Host-based backup of VMware vSphere VMs.
Post Reply
kjstech
Expert
Posts: 160
Liked: 16 times
Joined: Jan 17, 2014 4:12 pm
Full Name: Keith S
Contact:

V9: random soap fault- vm backup failure

Post by kjstech »

Hi, running v9 since last week and today I experienced my first set of failed backups. There are a small number of VM's that completely failed backup (including the retries) with messages like this:

Code: Select all

Error: Soap fault. fault.InvalidArgument.summaryDetail: '<InvalidArgumentFault xmlns="urn:internalvim25" xsi:type="InvalidArgument"><invalidProperty>deviceKey</invalidProperty></InvalidArgumentFault>', endpoint: '' Failed to upload disk. Agent failed to process method {DataTransfer.SyncDisk}.
Any idea what this means? Thanks!
PTide
Product Manager
Posts: 6408
Liked: 724 times
Joined: May 19, 2015 1:46 pm
Contact:

Re: V9: random soap fault- vm backup failure

Post by PTide »

Hi,

A closer look to logs is needed. Please open a case with support team and post your case ID here. Do those VMs differ somehow from others? Also, this KB is worth checking.

Thank you.
kjstech
Expert
Posts: 160
Liked: 16 times
Joined: Jan 17, 2014 4:12 pm
Full Name: Keith S
Contact:

Re: V9: random soap fault- vm backup failure

Post by kjstech »

Thanks 01671181 created.
kjstech
Expert
Posts: 160
Liked: 16 times
Joined: Jan 17, 2014 4:12 pm
Full Name: Keith S
Contact:

Re: V9: random soap fault- vm backup failure

Post by kjstech » 1 person likes this post

While not detailed in the daily job log summaries, an examination of full logs to support yielded this gem:

Code: Select all

[18.01.2016 20:43:42] <  2824>      >>  |--tr:Failed to enumerate changed areas of the disk using CTK. Device key: [2001], size: [1319413952512]. VM ref: [vm-5231]. Change ID: [52 e2 b4 c9 f2 dc ad bf-a6 38 24 10 b0 ff ce e9/504]
Since its referencing CTK, we decided to try that vmware powershell script from Veeam KB1113 on this machine (and the few others). Last night the job completed fine for the machine in question.

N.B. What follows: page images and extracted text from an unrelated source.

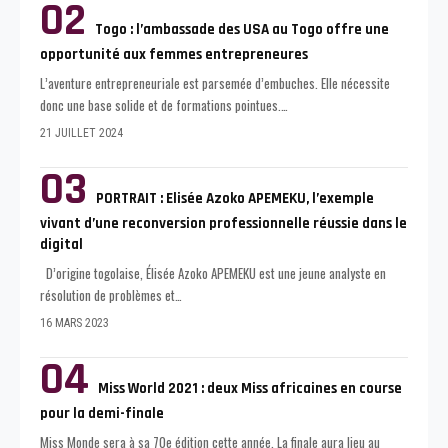
Togo : l’ambassade des USA au Togo offre une
opportunité aux femmes entrepreneures
L’aventure entrepreneuriale est parsemée d’embuches. Elle nécessite
donc une base solide et de formations pointues.
…
21 JUILLET 2024
PORTRAIT : Elisée Azoko APEMEKU, l’exemple
vivant d’une reconversion professionnelle réussie dans le
digital
D’origine togolaise, Élisée Azoko APEMEKU est une jeune analyste en
résolution de problèmes et
…
16 MARS 2023
Miss World 2021 : deux Miss africaines en course
pour la demi-finale
Miss Monde sera à sa 70e édition cette année. La finale aura lieu au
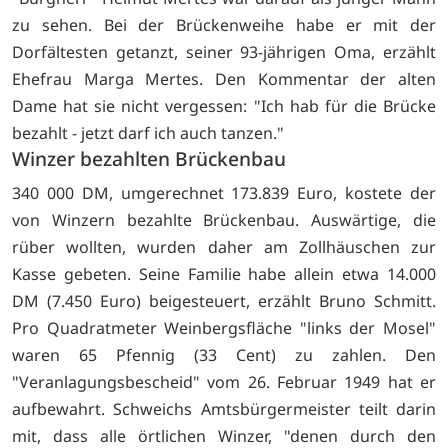
zu sehen. Bei der Brückenweihe habe er mit der
Dorfältesten getanzt, seiner 93-jährigen Oma, erzählt
Ehefrau Marga Mertes. Den Kommentar der alten
Dame hat sie nicht vergessen: "Ich hab für die Brücke
bezahlt - jetzt darf ich auch tanzen."
Winzer bezahlten Brückenbau
340 000 DM, umgerechnet 173.839 Euro, kostete der
von Winzern bezahlte Brückenbau. Auswärtige, die
rüber wollten, wurden daher am Zollhäuschen zur
Kasse gebeten. Seine Familie habe allein etwa 14.000
DM (7.450 Euro) beigesteuert, erzählt Bruno Schmitt.
Pro Quadratmeter Weinbergsfläche "links der Mosel"
waren 65 Pfennig (33 Cent) zu zahlen. Den
"Veranlagungsbescheid" vom 26. Februar 1949 hat er
aufbewahrt. Schweichs Amtsbürgermeister teilt darin
mit, dass alle örtlichen Winzer, "denen durch den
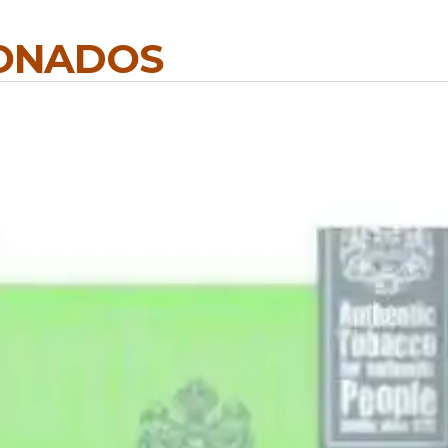
IONADOS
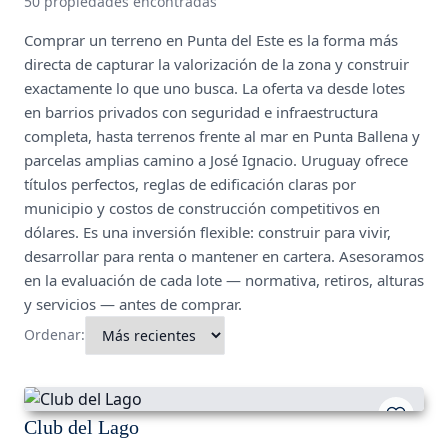
50 propiedades encontradas
Comprar un terreno en Punta del Este es la forma más
directa de capturar la valorización de la zona y construir
exactamente lo que uno busca. La oferta va desde lotes
en barrios privados con seguridad e infraestructura
completa, hasta terrenos frente al mar en Punta Ballena y
parcelas amplias camino a José Ignacio. Uruguay ofrece
títulos perfectos, reglas de edificación claras por
municipio y costos de construcción competitivos en
dólares. Es una inversión flexible: construir para vivir,
desarrollar para renta o mantener en cartera. Asesoramos
en la evaluación de cada lote — normativa, retiros, alturas
y servicios — antes de comprar.
Ordenar:
Club del Lago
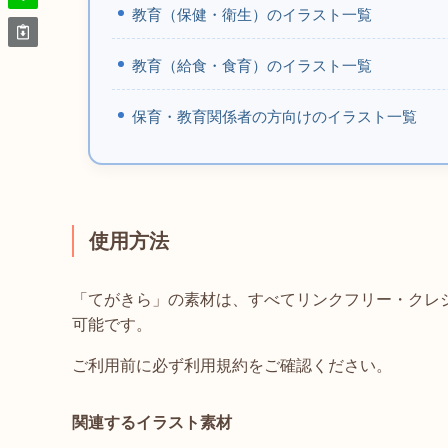
教育（保健・衛生）のイラスト一覧
教育（給食・食育）のイラスト一覧
保育・教育関係者の方向けのイラスト一覧
使用方法
「てがきら」の素材は、すべてリンクフリー・クレ
可能です。
ご利用前に必ず利用規約をご確認ください。
関連するイラスト素材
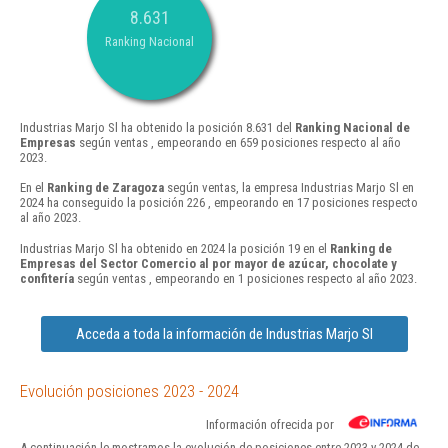
8.631
Ranking Nacional
Industrias Marjo Sl ha obtenido la posición 8.631 del
Ranking Nacional de
Empresas
según ventas , empeorando en 659 posiciones respecto al año
2023.
En el
Ranking de Zaragoza
según ventas, la empresa Industrias Marjo Sl en
2024 ha conseguido la posición 226 , empeorando en 17 posiciones respecto
al año 2023.
Industrias Marjo Sl ha obtenido en 2024 la posición 19 en el
Ranking de
Empresas del Sector Comercio al por mayor de azúcar, chocolate y
confitería
según ventas , empeorando en 1 posiciones respecto al año 2023.
Acceda a toda la información de Industrias Marjo Sl
Evolución posiciones 2023 - 2024
Información ofrecida por
A continuación le mostramos la evolución de posiciones entre 2023 y 2024 de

It still is odd that it began to happen out of the blue when there were no updates to vSphere or ESXi.
PTide
Product Manager
Posts: 6408
Liked: 724 times
Joined: May 19, 2015 1:46 pm
Contact:

Re: V9: random soap fault- vm backup failure

Post by PTide »

Thank you for feedback! As it was mentioned in release notes, it's considered to be a best practice to reset CBT after new installs/updates. Please see this thread and this KB for more info.
kjstech
Expert
Posts: 160
Liked: 16 times
Joined: Jan 17, 2014 4:12 pm
Full Name: Keith S
Contact:

Re: V9: random soap fault- vm backup failure

Post by kjstech »

It happened again tonight. Just got the failure again. Here's what the email says:

Code: Select all

Error: Soap fault. fault.InvalidArgument.summaryDetail: '<InvalidArgumentFault xmlns="urn:internalvim25" xsi:type="InvalidArgument"><invalidProperty>deviceKey</invalidProperty></InvalidArgumentFault>', endpoint: '' Failed to upload disk. Agent failed to process method {DataTransfer.SyncDisk}. Exception from server: Soap fault. fault.InvalidArgument.summaryDetail: '<InvalidArgumentFault xmlns="urn:internalvim25" xsi:type="InvalidArgument"><invalidProperty>deviceKey</invalidProperty></InvalidArgumentFault>

I will update the case tomorrow.

I don't know, do we have to reset CBT every night?
PTide
Product Manager
Posts: 6408
Liked: 724 times
Joined: May 19, 2015 1:46 pm
Contact:

Re: V9: random soap fault- vm backup failure

Post by PTide »

I don't know, do we have to reset CBT every night?
Of course not. That's an unexpected behaviour so please keep working with support team.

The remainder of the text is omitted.